Step 2 - Copy the folder UCI HAR Dataset with all its content and paste it in your R working directory
Step 3 - Open up R version 3.1.2 and install the dplyr package by typing install.packages("dplyr")
Step 4 - Load the package by typing library(dplyr)
Step 5 - Source the run_analysis function by typing source(filelocation) where filelocation is the location
where the run_analysis.R is kept along with the filename. For e.g:- if run_analysis.R is kept at C drive
then file location should be "C:/run_analysis.R"
Step 6 - Run run_analysis function by typing run_analysis()
Explanation of the code
Step 1 - The program checks whether the directory UCI HAR Dataset directory exists in the working directory and whether
X_train.txt,y_train.txt,subject_train.txt files exist under the train folder in UCI HAR Dataset directory. It also
checks whether X_test.txt,y_test.txt,subject_test.txt files exist under the test folder in UCI HAR Dataset directory.

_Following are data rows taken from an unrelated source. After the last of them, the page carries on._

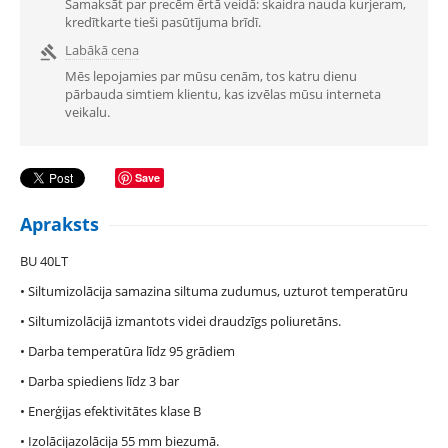
Samaksāt par precēm ērtā veidā: skaidra nauda kurjeram,
kredītkarte tieši pasūtījuma brīdī.
Labākā cena

Mēs lepojamies par mūsu cenām, tos katru dienu
pārbauda simtiem klientu, kas izvēlas mūsu interneta
veikalu.
Save
Apraksts
BU 40LT
• Siltumizolācija samazina siltuma zudumus, uzturot temperatūru
• Siltumizolācijā izmantots videi draudzīgs poliuretāns.
• Darba temperatūra līdz 95 grādiem
• Darba spiediens līdz 3 bar
• Enerģijas efektivitātes klase B
• Izolācijazolācija 55 mm biezumā.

If not the program stops and shows the validation error message.
Step 2 - Once the validation passes all the files are first read and the data are stored as data frames.
Step 3 - The data in y_train.txt is added as a new column to the data read from X_train.txt. The column is named as activity
Step 4 - The data in subject_train.txt is added as a new column to the data read from X_train.txt. The column is named as subject.
Step 5 - The data in y_test.txt is added as a new column to the data read from X_test.txt. The column is named as activity
Step 6 - The data in subject_test.txt is added as a new column to the data read from X_test.txt. The column is named as subject
Step 7 - Both the datasets read from X_test.txt and X_train.txt are then joined together
Step 8 - The columns having the mean and standar deviation of the measures are then extracted from the merged dataset
Step 9 - The activity column is then transformed to a factor using levels and labels from activity_labels.txt
Step 10 - The columns of the merged dataset are then given meaningful names
Step 11 - The merged dataset is then grouped by Activity and Subject column
Step 12 - The grouped by dataset is then summarized by calculating averages on the measure columns and written to a txt file called
"tidydataset.txt" and is placed in the working directory.